Полиция снова и снова подстраивала провокации против пикетчиков. В первой половине дня 22 августа их ряды были дважды смяты; оба раза было много арестованных, которых увозили в местные отделения полиции. И это было ново для многих пикетчиков: поэтов, писателей, адвокатов, мелких торговцев, инженеров и художников — словом, людей, проживших всю свою жизнь в покое и поразительной безопасности; они вдруг почувствовали, что их теснят, толкают, тащат, словно каких-то преступников, и вся их уверенность в своей безопасности исчезла; они увидели, что закон, который, как им казалось, всегда оберегал их, стал вдруг орудием убийственной злобы, направленным против них. Некоторые перепугались насмерть, другие, напротив, ответили злобой на злобу, ненавистью на ненависть; арест вызвал в них необратимую перемену, которая не могла не повлиять на всю их последующую жизнь.
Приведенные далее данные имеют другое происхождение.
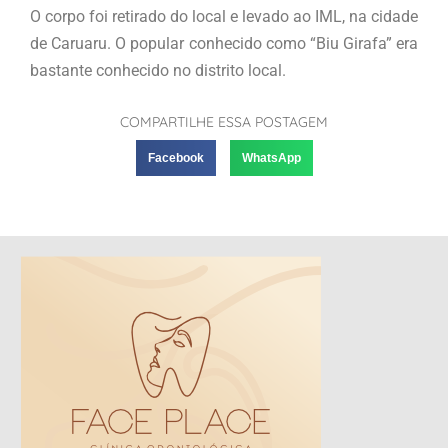
O corpo foi retirado do local e levado ao IML, na cidade
de Caruaru. O popular conhecido como “Biu Girafa” era
bastante conhecido no distrito local.
COMPARTILHE ESSA POSTAGEM
Facebook
WhatsApp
Для арестованных рабочих все было куда проще — они не почувствовали ни удивления, ни страха перед тем, что не было для них ни новым, ни необычным. В числе других арестовали и рабочего-негра, подметальщика на текстильной фабрике в Провиденсе, штата Род-Айленд. Он взял за свой счет выходной день, целый рабочий день, чтобы поехать в Бостон и поглядеть, что там делают люди, которые, как и он, не могут смириться с мыслью, что смерть невозбранно настигнет Сакко и Ванцетти. Этот рабочий не раздумывал слишком много или слишком подробно над делом Сакко и Ванцетти, однако в течение многих лет оно жило в его сознании, являлось неотъемлемой частью окружающего мира, в самом простом и ясном смысле этого слова. Он и не думал разбираться в показаниях свидетелей, но время от времени до него доходили высказывания Сакко или Ванцетти, он читал что-нибудь об их прошлом и понимал так же просто и ясно, что эти два злосчастных человека не могли совершить никакого преступления, а были такими же обыкновенными тружениками, как и он сам. Порой он и вправду мучительно задумывался над своим сродством с ними, особенно когда прочел в газете слова Ванцетти, сказанные им в одном из своих писем: «Нашим друзьям надо кричать, чтобы из услышали наши убийцы, — врагам же достаточно прошептать или даже вовсе промолчать, чтобы мысли из были подхвачены».